**Work item**
Only the number is needed: count the lines below that hold the string "разм".

Records excerpted from a collection:
■ ■ ■ ■ ■ ■ ■

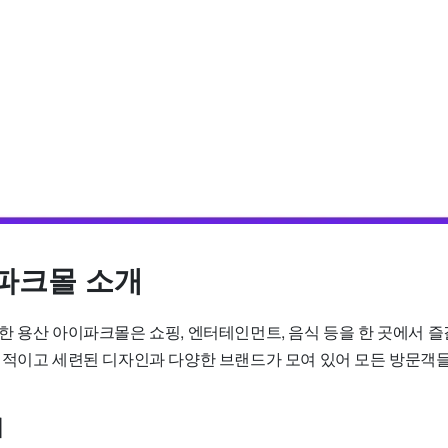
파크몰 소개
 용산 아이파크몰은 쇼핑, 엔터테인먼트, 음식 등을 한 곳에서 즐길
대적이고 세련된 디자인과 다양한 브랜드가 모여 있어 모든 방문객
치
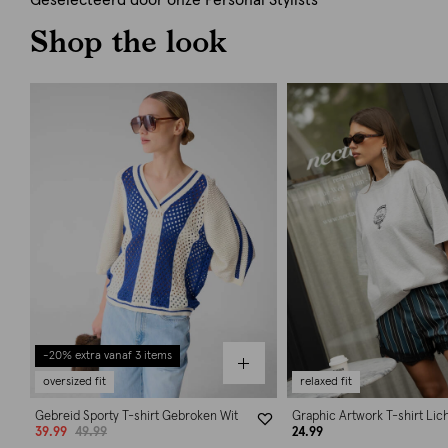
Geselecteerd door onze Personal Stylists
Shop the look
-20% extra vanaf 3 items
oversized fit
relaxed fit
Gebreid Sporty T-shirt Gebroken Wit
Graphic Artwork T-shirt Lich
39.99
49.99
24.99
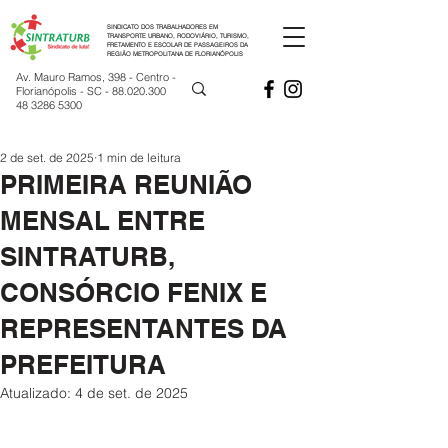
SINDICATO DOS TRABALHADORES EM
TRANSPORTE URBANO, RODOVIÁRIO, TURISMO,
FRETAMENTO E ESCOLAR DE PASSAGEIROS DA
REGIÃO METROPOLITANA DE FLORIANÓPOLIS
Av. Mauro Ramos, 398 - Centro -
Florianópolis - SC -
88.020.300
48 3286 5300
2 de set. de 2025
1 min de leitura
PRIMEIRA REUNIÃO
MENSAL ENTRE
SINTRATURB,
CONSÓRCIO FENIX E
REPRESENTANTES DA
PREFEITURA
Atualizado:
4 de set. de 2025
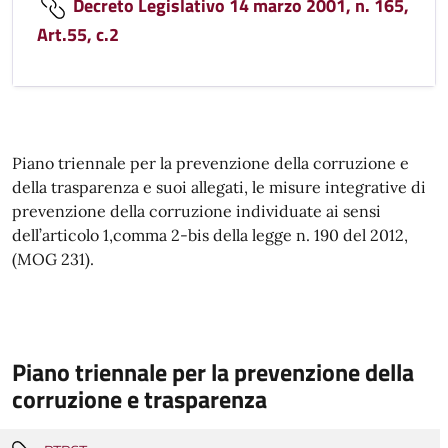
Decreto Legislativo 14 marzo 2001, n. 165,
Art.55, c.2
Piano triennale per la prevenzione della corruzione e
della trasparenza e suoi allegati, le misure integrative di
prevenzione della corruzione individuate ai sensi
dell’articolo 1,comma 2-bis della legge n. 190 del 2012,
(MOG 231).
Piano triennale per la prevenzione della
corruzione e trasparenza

■ ■ ■ ■ ■ ■ ■

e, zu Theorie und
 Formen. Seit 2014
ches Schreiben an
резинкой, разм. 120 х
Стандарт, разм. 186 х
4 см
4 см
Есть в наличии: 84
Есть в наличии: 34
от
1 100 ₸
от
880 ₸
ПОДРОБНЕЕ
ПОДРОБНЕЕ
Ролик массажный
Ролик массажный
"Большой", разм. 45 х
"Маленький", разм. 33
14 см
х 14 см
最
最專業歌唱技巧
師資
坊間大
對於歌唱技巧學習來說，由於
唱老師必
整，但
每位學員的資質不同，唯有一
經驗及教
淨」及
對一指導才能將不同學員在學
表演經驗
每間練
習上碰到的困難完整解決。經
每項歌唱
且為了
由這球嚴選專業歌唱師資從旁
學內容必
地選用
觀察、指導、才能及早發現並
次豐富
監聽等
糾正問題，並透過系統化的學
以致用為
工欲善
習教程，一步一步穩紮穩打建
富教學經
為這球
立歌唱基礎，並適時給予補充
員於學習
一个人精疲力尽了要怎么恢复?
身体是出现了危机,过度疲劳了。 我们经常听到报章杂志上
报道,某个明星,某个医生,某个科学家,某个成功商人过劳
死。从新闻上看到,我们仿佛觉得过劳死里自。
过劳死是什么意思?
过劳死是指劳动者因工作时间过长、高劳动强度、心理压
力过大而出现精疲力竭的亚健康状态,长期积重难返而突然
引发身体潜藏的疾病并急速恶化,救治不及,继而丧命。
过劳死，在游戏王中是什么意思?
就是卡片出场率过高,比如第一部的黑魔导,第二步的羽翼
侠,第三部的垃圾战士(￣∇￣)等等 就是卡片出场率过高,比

■ ■ ■ ■ ■ ■ ■

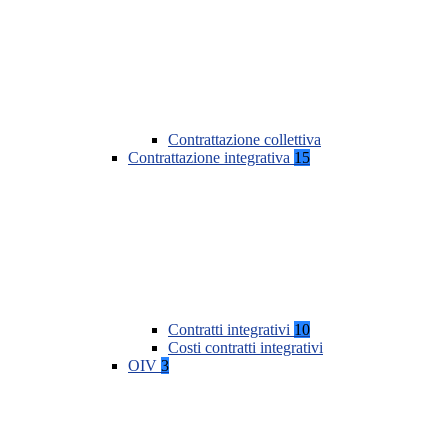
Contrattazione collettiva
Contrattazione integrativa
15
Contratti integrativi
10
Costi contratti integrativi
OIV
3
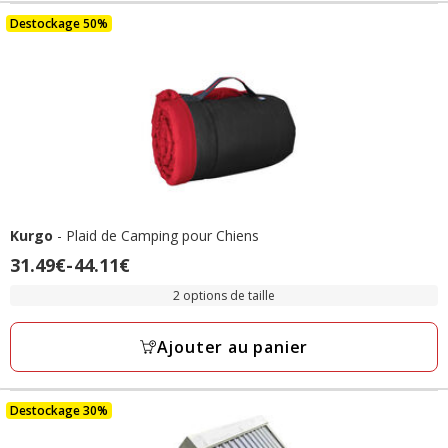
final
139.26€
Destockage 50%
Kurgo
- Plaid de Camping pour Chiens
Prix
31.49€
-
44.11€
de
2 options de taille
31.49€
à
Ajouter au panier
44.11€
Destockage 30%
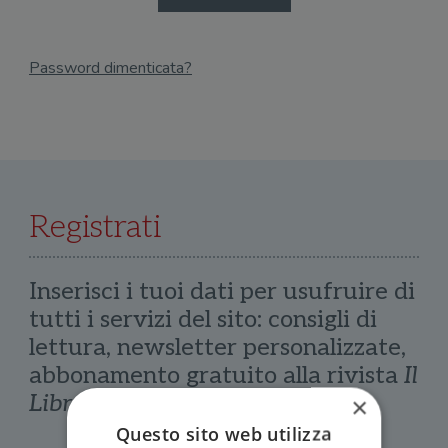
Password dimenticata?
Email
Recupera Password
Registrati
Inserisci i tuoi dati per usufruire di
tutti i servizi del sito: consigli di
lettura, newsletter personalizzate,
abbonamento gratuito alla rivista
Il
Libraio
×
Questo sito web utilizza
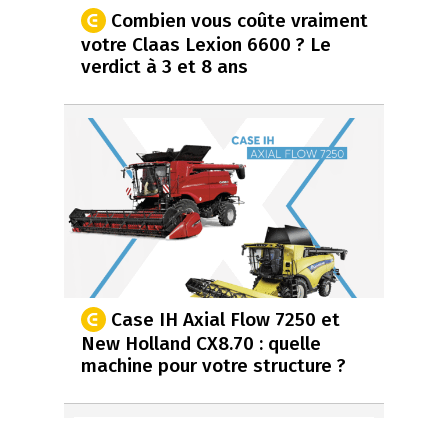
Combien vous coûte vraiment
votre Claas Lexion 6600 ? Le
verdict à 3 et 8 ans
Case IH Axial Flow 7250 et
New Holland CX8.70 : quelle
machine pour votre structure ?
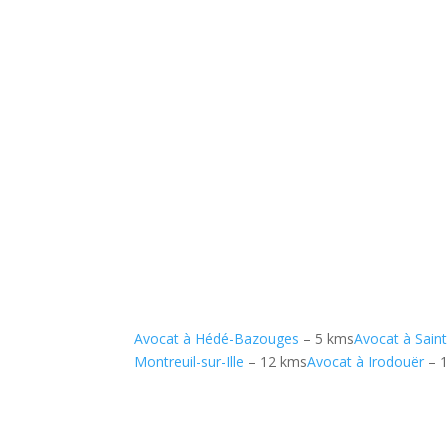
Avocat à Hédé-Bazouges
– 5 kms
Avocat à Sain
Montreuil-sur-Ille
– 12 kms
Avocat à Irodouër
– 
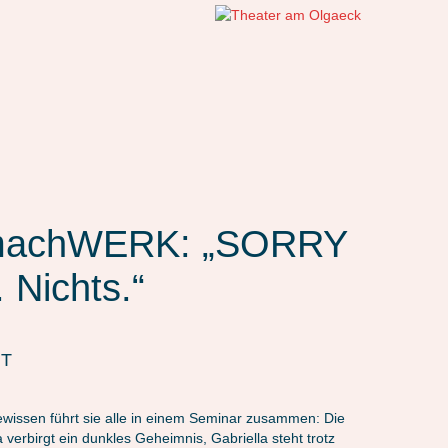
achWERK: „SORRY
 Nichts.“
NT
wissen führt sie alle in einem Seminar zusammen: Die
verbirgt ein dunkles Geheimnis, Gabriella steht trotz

■ ■ ■ ■ ■ ■ ■

**Answer for the task**
4